After Emily left, thoroughly satisfied that she’d crushed his spirit, Chase turned to the files. The University was renowned for it’s Archaeological Research. So much so that many Archaeologists sent their finds to it first. For a price, of course... But the University was always willing. Chase had been in the research division for ten years, following up leads like these three in the field. But that had always been with a team of other Academics and Archaeologists. Scrabbling through dark libraries and dust-plagued digs with ten to twenty others, like ants over spilt food. It had been chaos. This, this was far better. Now, he got to place his hands on the source material. He was practically drooling with excitement, as he ran his hands over the cover of the first folder. It was red, only a few sheets thick, but it caught his eyes. The tab in the top left corner read: FORGERY?
Question marks were good. Question marks were fun. Question marks meant that the Archaeologists didn’t have a fucking clue, and that was intriguing. They might be a stuck up, pretentious crowd, but Chase had to admit they knew their stuff. Confusion meant a mystery, and mysteries were his bread and butter.
He opened the folder. He began to read.
12-05-08 we were digging in a remote location three miles north/north-west of Berlin. Archaeological indications of an old Nazi store room/library/vault that would be of invaluable nature to Germanic Studies.
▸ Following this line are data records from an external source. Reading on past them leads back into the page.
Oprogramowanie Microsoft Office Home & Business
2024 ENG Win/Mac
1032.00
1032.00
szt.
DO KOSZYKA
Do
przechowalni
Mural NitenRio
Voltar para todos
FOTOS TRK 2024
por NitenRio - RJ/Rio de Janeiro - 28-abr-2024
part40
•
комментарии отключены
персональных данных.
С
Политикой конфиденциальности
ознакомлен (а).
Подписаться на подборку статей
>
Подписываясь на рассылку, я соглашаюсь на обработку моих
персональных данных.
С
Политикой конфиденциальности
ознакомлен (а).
Chase chuckled. Poor bastards. If they were stuck out in Germany they must really have pissed their boss off. Everyone knew that World War Two had been consigned to the scrap heap of history. It was fodder for Hollywood now, and once history graced the big screen, nobody cared about the facts any more. He read on, just for kicks and giggles.
At approx. 1500 hours we broke through the obscuring rubble on the mountainside and found a single perfectly preserved room. Present were…
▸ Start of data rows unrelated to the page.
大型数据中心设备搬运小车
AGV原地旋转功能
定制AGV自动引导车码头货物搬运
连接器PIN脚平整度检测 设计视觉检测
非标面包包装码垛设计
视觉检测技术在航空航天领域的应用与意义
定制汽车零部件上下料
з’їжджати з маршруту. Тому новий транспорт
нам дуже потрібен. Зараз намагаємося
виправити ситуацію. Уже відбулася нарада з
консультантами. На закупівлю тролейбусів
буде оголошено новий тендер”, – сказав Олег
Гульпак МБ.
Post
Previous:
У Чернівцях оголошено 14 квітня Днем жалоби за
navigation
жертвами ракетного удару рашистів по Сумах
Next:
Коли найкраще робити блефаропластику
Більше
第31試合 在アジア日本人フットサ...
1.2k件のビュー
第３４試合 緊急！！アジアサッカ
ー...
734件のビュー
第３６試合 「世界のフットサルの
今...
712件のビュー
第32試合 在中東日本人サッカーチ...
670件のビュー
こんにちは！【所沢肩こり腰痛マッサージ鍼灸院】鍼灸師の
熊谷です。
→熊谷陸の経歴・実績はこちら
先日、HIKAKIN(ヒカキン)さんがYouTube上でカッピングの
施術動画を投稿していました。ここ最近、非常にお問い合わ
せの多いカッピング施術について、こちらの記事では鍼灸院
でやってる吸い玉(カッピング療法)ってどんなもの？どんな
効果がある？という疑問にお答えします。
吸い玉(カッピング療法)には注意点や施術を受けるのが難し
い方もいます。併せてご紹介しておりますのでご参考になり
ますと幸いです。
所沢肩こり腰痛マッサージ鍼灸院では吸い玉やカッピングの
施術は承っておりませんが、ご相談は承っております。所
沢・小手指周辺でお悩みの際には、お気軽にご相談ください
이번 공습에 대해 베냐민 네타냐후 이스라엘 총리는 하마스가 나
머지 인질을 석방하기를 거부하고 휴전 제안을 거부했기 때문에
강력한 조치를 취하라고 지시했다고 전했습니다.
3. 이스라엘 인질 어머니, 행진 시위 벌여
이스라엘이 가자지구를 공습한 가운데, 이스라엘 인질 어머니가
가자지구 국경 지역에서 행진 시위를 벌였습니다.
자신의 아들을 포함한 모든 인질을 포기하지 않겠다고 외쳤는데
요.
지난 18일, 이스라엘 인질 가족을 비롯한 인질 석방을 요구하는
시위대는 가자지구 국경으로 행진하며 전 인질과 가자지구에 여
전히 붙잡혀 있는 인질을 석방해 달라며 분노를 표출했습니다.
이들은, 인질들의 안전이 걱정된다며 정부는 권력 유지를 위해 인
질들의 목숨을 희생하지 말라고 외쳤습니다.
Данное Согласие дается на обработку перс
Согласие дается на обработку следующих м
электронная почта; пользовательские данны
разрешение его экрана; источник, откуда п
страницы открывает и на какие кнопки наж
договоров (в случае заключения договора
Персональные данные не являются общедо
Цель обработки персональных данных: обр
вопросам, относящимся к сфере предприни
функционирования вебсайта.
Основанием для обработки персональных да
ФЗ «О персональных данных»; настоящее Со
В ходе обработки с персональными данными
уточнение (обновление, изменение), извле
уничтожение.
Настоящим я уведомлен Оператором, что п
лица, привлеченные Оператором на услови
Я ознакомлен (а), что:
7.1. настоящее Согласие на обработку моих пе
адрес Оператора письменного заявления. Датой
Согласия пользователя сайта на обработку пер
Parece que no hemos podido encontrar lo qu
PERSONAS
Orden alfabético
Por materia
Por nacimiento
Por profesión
Chase skipped to the bottom of the page. He didn’t care who was trying to take the credit.
…inside was: one desk, one broken chair and one two page document. Disappointment, but we have found a blocked connecting corridor and will continue to search for the indicated store room. QUANDARY-> document found appears to be authentic, but contextual analysis contradicts location and appearance.
That was it. What the fuck did that mean? ‘Contextual analysis contradicts location and appearance.’ What complete bollocks. No wonder the guy was stuck in Germany. Chase frowned. His hand wavered, almost dropping the file into the bin. But his interest was fledgling, and needed to be indulged. He flicked the cover sheet into the bin and quickly scanned to photocopied document.
Dec 1931
Dear Chase…
He blinked. Then laughed. Then threw the folder into the trash, to join it’s momentarily estranged brother. A joke… Emily was messing with him. No… It was too clever for Emily. She’d already tortured him enough today. No, this smacked of Joe or Erik down in Research. Having a sly pop at him on his first day, trying to get him to trip up. He chuckled. Ah, he’d buy them a pint later. A letter from 1931, addressed to him. It was original, he’d give them that. Excellent…
He moved onto the second file. This one was black.